Answer
Function $f\left( x \right)=\left\{ \begin{align}
& -1\text{ if }x<0 \\
& \text{ }1\text{ if }x\ge 0 \\
\end{align} \right.$is discontinuous at $x=0$.
Work Step by Step
To find the number at which the provided function is discontinuous, check the continuity of the function at $x=0$.
Consider the provided function ,
$f\left( x \right)=\left\{ \begin{align}
& -1\text{ if }x<0 \\
& \text{ }1\text{ if }x\ge 0 \\
\end{align} \right.$
Condition 1: Check the provided function $f\left( x \right)$ is defined at $x=a=0$.
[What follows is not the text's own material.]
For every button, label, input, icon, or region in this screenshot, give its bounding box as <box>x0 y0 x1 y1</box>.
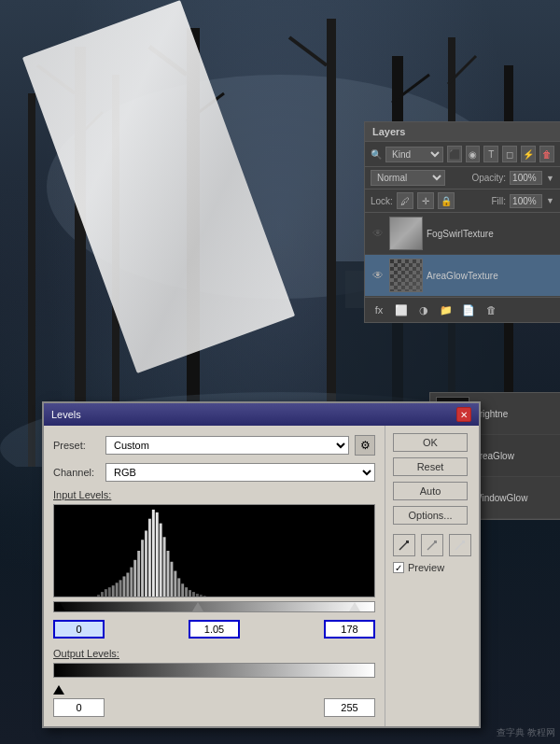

Since, $f\left( x \right)=f\left( a \right)=1$ at $x=0$.
Hence, the function $f\left( x \right)$ is defined at $a=0$.
Condition 2: Check the limit $\underset{x\to a}{\mathop{\lim }}\,f(x)$ exists in the function $f\left( x \right)$.
Consider the left-hand limit,
$\underset{x\to {{0}^{-}}}{\mathop{\lim }}\,f\left( x \right),\text{ if }f\left( x \right)=-1$
Therefore, the left-hand limit is $-1$.
Consider the right-hand limit,
$\underset{x\to {{0}^{+}}}{\mathop{\lim }}\,f\left( x \right),\text{ if }f\left( x \right)=1$
Therefore, the left-hand limit is $1$.
Since the left hand limit and right-hand limit are not equal to each other, the limit does not exist at $x=a=0$.
There is no need to check condition (3).
Hence, the function is discontinuous at $x=0$.